The case involves a divorced man who says that in 2008 he caught the girl, over whom he had custody, surfing websites he had forbidden and posting “inappropriate pictures of herself” online. The girl’s father told her as a consequence that she would not be allowed to go on her class’ graduation trip to Quebec City, even though her mother had already given permission for her to do so.

The girl then contacted a legal-aid lawyer who was involved in the parents’ custody battle, who convinced the court to order that the girl be allowed to go on the trip with her class.  The father appealed the decision on principle, although his daughter went on the trip in the meantime.

The appeals court reportedly warned in its ruling that the case should not be seen as an open invitation for children to take legal action against their parents when grounded.
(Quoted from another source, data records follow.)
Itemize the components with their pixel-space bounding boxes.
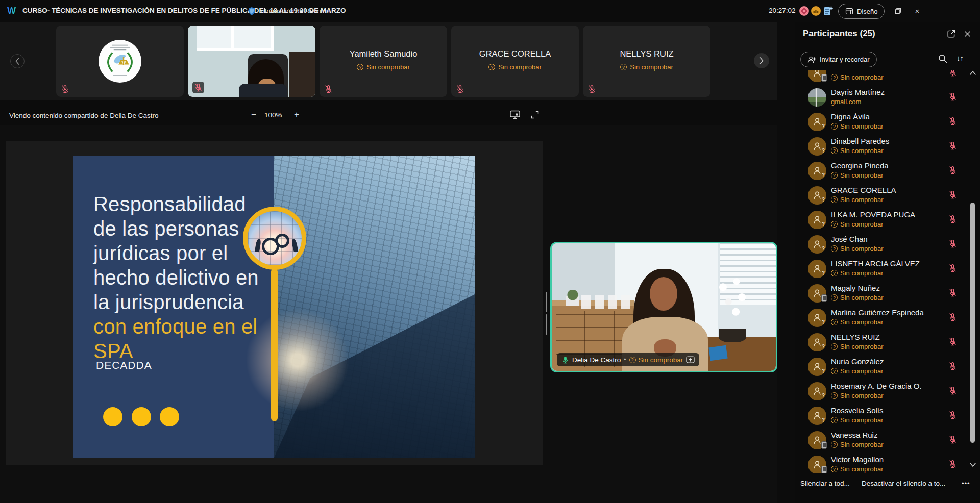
participant-status: ? Sin comprobar [831,318,884,326]
mic-muted-icon [948,215,957,223]
avatar: ? [808,358,826,376]
slide-dot [103,407,122,426]
participant-status: ? Sin comprobar [831,269,884,277]
invite-and-remind-button[interactable]: Invitar y recordar [800,52,877,67]
scroll-down-button[interactable] [968,460,977,470]
mic-muted-icon [948,460,957,468]
participant-row[interactable]: ? NELLYS RUIZ ? Sin comprobar [795,330,969,355]
restore-button[interactable] [890,4,905,17]
participant-row[interactable]: ? GRACE CORELLA ? Sin comprobar [795,183,969,208]
participant-row[interactable]: ? Victor Magallon ? Sin comprobar [795,452,969,473]
close-panel-button[interactable] [963,29,972,38]
scroll-up-button[interactable] [968,68,977,78]
expand-fullscreen-icon[interactable] [530,110,540,120]
unverified-icon: ? [831,196,838,203]
mic-muted-icon [948,386,957,395]
shared-content-header: Viendo contenido compartido de Delia De … [0,100,777,125]
meeting-health-icon[interactable] [811,6,821,16]
participant-status: ? Sin comprobar [831,245,884,253]
unverified-badge: ? [822,123,825,129]
avatar: ? [808,309,826,327]
more-options-button[interactable]: ••• [962,480,970,487]
participant-status: ? Sin comprobar [583,63,710,71]
participant-row[interactable]: ? Nuria González ? Sin comprobar [795,355,969,379]
participant-row[interactable]: ? Digna Ávila ? Sin comprobar [795,110,969,134]
meeting-info-link[interactable]: Información de Reunión [259,7,330,15]
unmute-all-button[interactable]: Desactivar el silencio a to... [862,480,945,487]
mic-muted-icon [948,435,957,444]
layout-grid-icon [845,8,853,15]
mute-all-button[interactable]: Silenciar a tod... [800,480,850,487]
participant-tile[interactable]: Yamileth Samudio ? Sin comprobar [320,26,447,97]
participant-row[interactable]: ? ? Sin comprobar [795,70,969,85]
phone-badge [821,466,827,473]
participant-row[interactable]: ? ILKA M. POVEDA PUGA ? Sin comprobar [795,208,969,232]
participant-row[interactable]: ? Dinabell Paredes ? Sin comprobar [795,134,969,159]
person-add-icon [807,56,816,63]
popout-video-icon[interactable] [686,356,695,363]
zoom-in-button[interactable]: + [290,108,303,121]
participant-row[interactable]: ? José Chan ? Sin comprobar [795,232,969,257]
avatar: ? [808,235,826,254]
filmstrip-next-button[interactable] [754,53,769,68]
participant-tile[interactable]: GRACE CORELLA ? Sin comprobar [451,26,579,97]
view-on-device-icon[interactable] [509,109,521,120]
participant-name: Dayris Martínez [831,88,885,96]
filmstrip-prev-button[interactable] [10,54,24,68]
participant-tile-logo[interactable] [56,26,184,97]
participant-row[interactable]: ? Rosemary A. De Gracia O. ? Sin comprob… [795,379,969,404]
mic-muted-icon [192,82,204,93]
participant-row[interactable]: ? Dayris Martínez ? gmail.com [795,85,969,110]
avatar: ? [808,88,826,107]
shared-content-viewport: Responsabilidad de las personas jurídica… [6,141,543,465]
unverified-badge: ? [822,319,825,325]
avatar: ? [808,431,826,449]
participant-tile[interactable]: NELLYS RUIZ ? Sin comprobar [583,26,710,97]
participant-status: ? gmail.com [831,98,861,106]
participant-row[interactable]: ? Georgina Pineda ? Sin comprobar [795,159,969,183]
chevron-right-icon [759,57,764,65]
slide-title-yellow: con enfoque en el SPA [93,314,262,363]
mic-muted-icon [61,85,69,93]
mic-muted-icon [948,313,957,321]
mic-muted-icon [324,85,333,93]
participant-status: ? Sin comprobar [831,441,884,448]
participant-name: Magaly Nuñez [831,284,880,292]
sort-participants-icon[interactable]: ↓↑ [957,54,963,62]
zoom-level-value[interactable]: 100% [264,111,282,119]
unverified-icon: ? [831,319,838,325]
panel-resize-handle[interactable] [546,292,551,312]
participants-list[interactable]: ? ? Sin comprobar ? Dayris Martínez ? gm… [795,70,969,473]
unverified-icon: ? [831,147,838,154]
scrollbar-thumb[interactable] [970,203,975,443]
participant-row[interactable]: ? Rossvelia Solís ? Sin comprobar [795,404,969,428]
participant-row[interactable]: ? Vanessa Ruiz ? Sin comprobar [795,428,969,452]
mic-muted-icon [948,264,957,272]
participant-name: ILKA M. POVEDA PUGA [831,210,915,219]
security-shield-icon [248,7,256,16]
participant-row[interactable]: ? Marlina Gutiérrez Espineda ? Sin compr… [795,306,969,330]
active-speaker-video[interactable]: Delia De Castro • ? Sin comprobar [550,242,777,372]
participant-name: NELLYS RUIZ [831,333,880,341]
participant-status: ? Sin comprobar [831,367,884,375]
search-icon[interactable] [937,53,948,64]
unverified-icon: ? [831,74,838,81]
participant-name: Victor Magallon [831,455,884,464]
zoom-out-button[interactable]: − [247,108,260,121]
participant-row[interactable]: ? Magaly Nuñez ? Sin comprobar [795,281,969,306]
unverified-icon: ? [831,343,838,350]
avatar: ? [808,284,826,303]
mic-muted-icon [587,85,596,93]
popout-panel-icon[interactable] [947,29,956,38]
speaker-name-label: Delia De Castro • ? Sin comprobar [557,353,699,366]
mic-muted-icon [948,166,957,174]
unverified-icon: ? [831,294,838,301]
slide-accent-line [271,268,278,421]
notes-icon[interactable] [823,6,833,16]
participant-status: ? Sin comprobar [451,63,579,71]
minimize-button[interactable]: – [871,4,886,17]
participant-tile-video[interactable] [188,26,315,97]
participant-row[interactable]: ? LISNETH ARCIA GÁLVEZ ? Sin comprobar [795,257,969,281]
close-window-button[interactable]: × [910,4,925,17]
recording-indicator-icon[interactable] [799,6,809,16]
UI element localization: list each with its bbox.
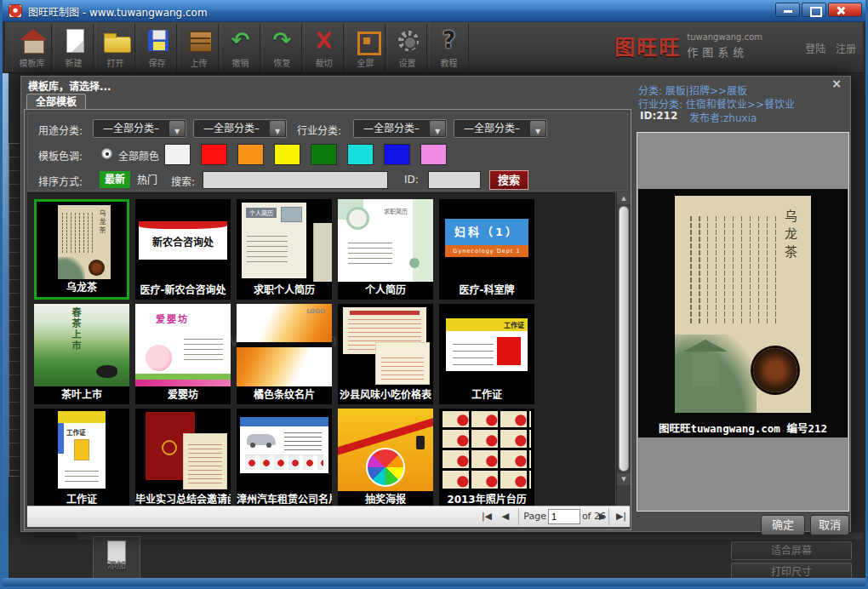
app-window: 图旺旺制图 - www.tuwangwang.com 模板库 新建 打开 保存 … (0, 0, 868, 589)
redo-icon: ↷ (263, 26, 301, 55)
scrollbar-thumb[interactable] (619, 206, 629, 472)
template-item[interactable]: 妇科（1） Gynecology Dept 1 医疗-科室牌 (439, 199, 534, 300)
toolbar-button-new[interactable]: 新建 (54, 24, 94, 71)
template-item[interactable]: 工作证 工作证 (439, 304, 534, 404)
template-item[interactable]: 沙县风味小吃价格表 (338, 304, 433, 404)
window-titlebar[interactable]: 图旺旺制图 - www.tuwangwang.com (3, 0, 865, 22)
template-item[interactable]: 求职简历 个人简历 (338, 199, 433, 300)
add-page-button[interactable]: 添加 (93, 536, 140, 579)
sort-hot-button[interactable]: 热门 (137, 172, 157, 186)
scroll-down-icon[interactable]: ▼ (617, 473, 631, 485)
color-swatch-green[interactable] (311, 144, 337, 165)
toolbar-button-open[interactable]: 打开 (95, 24, 135, 71)
template-thumbnail-image: 妇科（1） Gynecology Dept 1 (439, 199, 534, 282)
chevron-down-icon[interactable]: ▼ (270, 121, 285, 136)
chevron-down-icon[interactable]: ▼ (530, 121, 545, 136)
preview-image: 乌龙茶 图旺旺tuwangwang.com 编号212 (638, 189, 848, 437)
industry-category-dropdown-2[interactable]: —全部分类– ▼ (454, 119, 547, 138)
scroll-up-icon[interactable]: ▲ (617, 192, 631, 204)
toolbar-button-settings[interactable]: 设置 (387, 24, 427, 71)
template-label: 乌龙茶 (37, 279, 127, 297)
template-item[interactable]: 春茶上市 茶叶上市 (34, 304, 129, 404)
template-thumbnail-image: 春茶上市 (34, 304, 129, 386)
template-thumbnail-image: 工作证 (439, 304, 534, 386)
cancel-button[interactable]: 取消 (810, 515, 849, 535)
template-thumbnail-image (135, 409, 231, 491)
page-number-input[interactable] (548, 509, 580, 524)
grid-scrollbar[interactable]: ▲ ▼ (616, 192, 631, 507)
last-page-button[interactable]: ▶| (613, 509, 630, 524)
ok-button[interactable]: 确定 (761, 515, 805, 535)
industry-category-dropdown-1[interactable]: —全部分类– ▼ (353, 119, 447, 138)
search-button[interactable]: 搜索 (489, 170, 528, 190)
window-edge-bottom (3, 578, 865, 586)
template-item[interactable]: 个人简历 求职个人简历 (237, 199, 332, 300)
preview-art-title: 乌龙茶 (781, 209, 799, 263)
prev-page-button[interactable]: ◀ (497, 509, 514, 524)
template-item[interactable]: 毕业实习总结会邀请函 (135, 409, 231, 509)
template-thumbnail-image: LOGO (237, 304, 332, 386)
page-label: Page (523, 509, 546, 524)
template-grid: www.kkx.net 乌龙茶 乌龙茶 (27, 192, 615, 507)
toolbar-button-template-library[interactable]: 模板库 (12, 24, 52, 71)
toolbar-button-undo[interactable]: ↶ 撤销 (220, 24, 260, 71)
template-item[interactable]: 爱婴坊 爱婴坊 (135, 304, 231, 404)
toolbar-button-crop[interactable]: 裁切 (304, 24, 344, 71)
color-swatch-white[interactable] (164, 144, 191, 165)
toolbar-button-upload[interactable]: 上传 (179, 24, 219, 71)
template-library-dialog: 模板库，请选择... × 全部模板 用途分类: —全部分类– ▼ —全部分类– … (20, 75, 852, 533)
all-colors-label: 全部颜色 (118, 148, 159, 163)
template-item[interactable]: 工作证 工作证 (34, 409, 129, 509)
register-link[interactable]: 注册 (836, 43, 856, 55)
first-page-button[interactable]: |◀ (478, 509, 495, 524)
fit-screen-button[interactable]: 适合屏幕 (731, 541, 852, 560)
purpose-category-label: 用途分类: (38, 123, 83, 137)
login-link[interactable]: 登陆 (805, 43, 825, 55)
template-item[interactable]: 新农合咨询处 医疗-新农合咨询处 (135, 199, 231, 300)
pagination-bar: |◀ ◀ Page of 26 ▶ ▶| (27, 506, 630, 527)
color-swatch-yellow[interactable] (274, 144, 300, 165)
toolbar-button-fullscreen[interactable]: 全屏 (345, 24, 385, 71)
tab-all-templates[interactable]: 全部模板 (26, 94, 86, 110)
template-thumbnail-image (237, 409, 332, 491)
template-label: 个人简历 (338, 282, 433, 300)
color-swatch-blue[interactable] (384, 144, 410, 165)
template-item[interactable]: LOGO 橘色条纹名片 (237, 304, 332, 404)
maximize-button[interactable] (802, 3, 826, 17)
close-window-button[interactable] (828, 3, 862, 17)
template-item[interactable]: 抽奖海报 (338, 409, 433, 509)
template-item[interactable]: 漳州汽车租赁公司名片 (237, 409, 332, 509)
template-label: 爱婴坊 (135, 386, 231, 404)
industry-category-label: 行业分类: (297, 123, 341, 137)
template-thumbnail-image: 个人简历 (237, 199, 332, 282)
template-thumbnail-image: 求职简历 (338, 199, 433, 282)
minimize-button[interactable] (775, 3, 800, 17)
next-page-button[interactable]: ▶ (594, 509, 611, 524)
purpose-category-dropdown-1[interactable]: —全部分类– ▼ (93, 119, 186, 138)
toolbar-button-save[interactable]: 保存 (137, 24, 177, 71)
toolbar-button-redo[interactable]: ↷ 恢复 (262, 24, 302, 71)
template-thumbnail-image (439, 409, 534, 491)
template-item[interactable]: 乌龙茶 乌龙茶 (34, 199, 129, 300)
toolbar-button-help[interactable]: ? 教程 (429, 24, 469, 71)
template-thumbnail-image: 工作证 (34, 409, 129, 491)
color-swatch-violet[interactable] (420, 144, 447, 165)
color-swatch-cyan[interactable] (347, 144, 374, 165)
chevron-down-icon[interactable]: ▼ (169, 121, 185, 136)
logo-domain: tuwangwang.com (687, 32, 762, 42)
upload-box-icon (180, 26, 218, 55)
purpose-category-dropdown-2[interactable]: —全部分类– ▼ (193, 119, 287, 138)
sort-newest-button[interactable]: 最新 (100, 171, 130, 188)
floppy-disk-icon (138, 26, 176, 55)
search-input[interactable] (203, 171, 388, 189)
category-info: 分类: 展板|招牌>>展板 (638, 83, 747, 97)
logo-text: 图旺旺 (614, 31, 681, 60)
all-colors-radio[interactable] (101, 148, 112, 159)
color-swatch-orange[interactable] (237, 144, 264, 165)
chevron-down-icon[interactable]: ▼ (430, 121, 445, 136)
industry-info: 行业分类: 住宿和餐饮业>>餐饮业 (638, 96, 795, 111)
id-input[interactable] (428, 171, 481, 189)
color-swatch-red[interactable] (201, 144, 227, 165)
new-file-icon (54, 26, 93, 55)
template-item[interactable]: 2013年照片台历 (439, 409, 534, 509)
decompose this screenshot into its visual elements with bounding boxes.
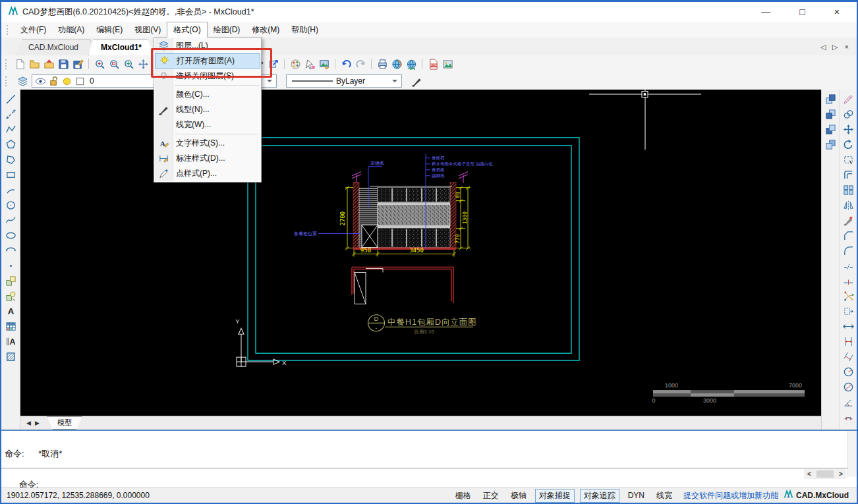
menu-format[interactable]: 格式(O)	[167, 22, 207, 38]
dim-diameter-icon[interactable]	[842, 380, 855, 393]
table-icon[interactable]	[4, 320, 17, 333]
fillet-icon[interactable]	[842, 244, 855, 257]
point-icon[interactable]	[4, 259, 17, 272]
linetype-select[interactable]: ByLayer	[286, 74, 402, 88]
tab-next-icon[interactable]: ▷	[832, 43, 838, 51]
export-icon[interactable]	[267, 57, 280, 70]
rectangle-icon[interactable]	[4, 168, 17, 181]
dim-aligned-icon[interactable]	[842, 350, 855, 363]
pointer-select-icon[interactable]	[303, 57, 316, 70]
zoom-extents-icon[interactable]	[122, 57, 135, 70]
menu-file[interactable]: 文件(F)	[14, 22, 52, 38]
web-refresh-icon[interactable]	[405, 57, 418, 70]
draw-order-front-icon[interactable]	[824, 92, 837, 105]
menu-edit[interactable]: 编辑(E)	[90, 22, 129, 38]
polyline-icon[interactable]	[4, 123, 17, 136]
draw-order-above-icon[interactable]	[824, 123, 837, 136]
toggle-ortho[interactable]: 正交	[480, 490, 502, 502]
match-properties-icon[interactable]	[842, 213, 855, 227]
image-export-icon[interactable]	[441, 57, 454, 70]
zoom-window-icon[interactable]	[107, 57, 121, 70]
polygon-icon[interactable]	[4, 138, 17, 151]
tab-mxcloud1[interactable]: MxCloud1*	[88, 40, 154, 55]
model-tab[interactable]: 模型	[47, 416, 82, 430]
menu-modify[interactable]: 修改(M)	[246, 22, 285, 38]
chamfer-icon[interactable]	[842, 229, 855, 242]
toggle-lineweight[interactable]: 线宽	[653, 490, 675, 502]
xline-icon[interactable]	[4, 107, 17, 121]
redo-icon[interactable]	[354, 57, 367, 70]
layers-icon[interactable]	[16, 74, 29, 88]
palette-icon[interactable]	[289, 57, 302, 70]
command-vscrollbar[interactable]	[847, 431, 857, 477]
menu-item-open-all-layers[interactable]: 打开所有图层(A)	[155, 53, 260, 69]
tab-close-icon[interactable]: ×	[845, 43, 849, 51]
menu-item-lineweight[interactable]: 线宽(W)...	[155, 117, 260, 132]
scroll-left-icon[interactable]: <	[804, 470, 815, 478]
offset-icon[interactable]	[842, 168, 855, 181]
move-icon[interactable]	[842, 123, 855, 136]
circle-icon[interactable]	[4, 198, 17, 211]
arc-icon[interactable]	[4, 183, 17, 196]
freeform-polygon-icon[interactable]	[4, 153, 17, 166]
rotate-icon[interactable]	[842, 138, 855, 151]
menu-item-dim-style[interactable]: 标注样式(D)...	[155, 151, 260, 166]
dim-radius-icon[interactable]	[842, 365, 855, 378]
open-file-icon[interactable]	[28, 57, 41, 70]
image-save-icon[interactable]	[318, 57, 331, 70]
model-prev-icon[interactable]: ◀	[24, 420, 33, 426]
menu-draw[interactable]: 绘图(D)	[208, 22, 246, 38]
select-window-icon[interactable]	[842, 153, 855, 166]
ellipse-icon[interactable]	[4, 229, 17, 242]
hatch-icon[interactable]	[4, 350, 17, 363]
dim-arc-icon[interactable]	[842, 410, 855, 424]
minimize-button[interactable]: —	[761, 7, 770, 17]
linetype-brush-icon[interactable]	[410, 74, 423, 88]
draw-order-below-icon[interactable]	[824, 138, 837, 151]
new-file-icon[interactable]	[13, 57, 26, 70]
toggle-polar[interactable]: 极轴	[507, 490, 530, 502]
make-block-icon[interactable]	[4, 289, 17, 302]
toggle-grid[interactable]: 栅格	[452, 490, 474, 502]
break-at-point-icon[interactable]	[842, 274, 855, 287]
lengthen-icon[interactable]	[842, 320, 855, 333]
feedback-link[interactable]: 提交软件问题或增加新功能	[683, 490, 778, 501]
command-window[interactable]: 命令: *取消* 命令: *取消* 命令: *取消* 命令: *取消* 命令: …	[1, 430, 857, 488]
draw-order-back-icon[interactable]	[824, 107, 837, 121]
pdf-export-icon[interactable]: PDF	[426, 57, 440, 70]
chevron-down-icon[interactable]	[265, 76, 275, 86]
chevron-down-icon[interactable]	[390, 76, 400, 86]
command-hscrollbar[interactable]: < >	[804, 469, 846, 479]
toggle-dyn[interactable]: DYN	[625, 490, 648, 501]
mtext-icon[interactable]: A	[4, 335, 17, 348]
tab-cad-mxcloud[interactable]: CAD.MxCloud	[16, 40, 91, 55]
mirror-icon[interactable]	[842, 198, 855, 211]
menu-item-point-style[interactable]: 点样式(P)...	[155, 166, 260, 181]
close-button[interactable]: ×	[834, 7, 840, 17]
copy-icon[interactable]	[842, 107, 855, 121]
menu-item-color[interactable]: 颜色(C)...	[155, 87, 260, 102]
dim-angular-icon[interactable]	[842, 395, 855, 408]
text-icon[interactable]: A	[4, 304, 17, 318]
array-icon[interactable]	[842, 183, 855, 196]
insert-block-icon[interactable]	[4, 274, 17, 287]
scroll-right-icon[interactable]: >	[836, 470, 846, 478]
web-icon[interactable]	[390, 57, 403, 70]
pan-icon[interactable]	[136, 57, 150, 70]
model-next-icon[interactable]: ▶	[33, 420, 42, 426]
break-icon[interactable]	[842, 259, 855, 272]
printer-icon[interactable]	[376, 57, 389, 70]
scrollbar-thumb[interactable]	[816, 470, 834, 478]
line-icon[interactable]	[4, 92, 17, 105]
spline-icon[interactable]	[4, 213, 17, 227]
toggle-osnap[interactable]: 对象捕捉	[535, 489, 575, 503]
menu-item-layers[interactable]: 图层...(L)	[155, 38, 260, 53]
menu-item-text-style[interactable]: A文字样式(S)...	[155, 136, 260, 151]
maximize-button[interactable]: □	[799, 7, 805, 17]
menu-function[interactable]: 功能(A)	[52, 22, 90, 38]
menu-help[interactable]: 帮助(H)	[285, 22, 324, 38]
undo-icon[interactable]	[339, 57, 353, 70]
menu-item-select-close-layers[interactable]: 选择关闭图层(S)	[155, 69, 260, 84]
save-icon[interactable]	[57, 57, 70, 70]
erase-icon[interactable]	[842, 92, 855, 105]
The girl now lives with her mother.

Prosecuting attorney Lucie Fortin said that seeking a court order to overturn the father’s discipline was a “last resort.”  “The question was that there was a problem between the father and the mother, and the child asked the court to intervene because it was important to her,” she said.

The defense attorney told media the father was “flabbergasted.”

“We went from a child who wanted to live with her father, and after all this has been done, they’re not speaking anymore,” said defense attorney Kim Beaudoin.  “Either way, he doesn’t have authority over this child anymore.

“She sued him because she doesn’t respect his rules.  It’s very hard to raise a child who is the boss.”

Beaudoin said her client may take the case to Canada’s Supreme Court. 

“I wasn’t proud to be a Quebecer when I read the ruling. I can’t believe we let a child do this,” she told Canwest.

Last June Dr. Albert Mohler, president of the Southern Baptist Theological Seminary of the Southern Baptist Convention, called the initial court decision against the father “another chilling precedent,” saying that it was so outrageous that it sounded like a parody.

“This judge needs to be grounded and sent to her room,” Mohler said. He pointed out that the rules the girl broke, and which the court has helped her to flout, were put in place for her own protection. Police have identified online dating sites as a common window through which sexual predators gain access to children.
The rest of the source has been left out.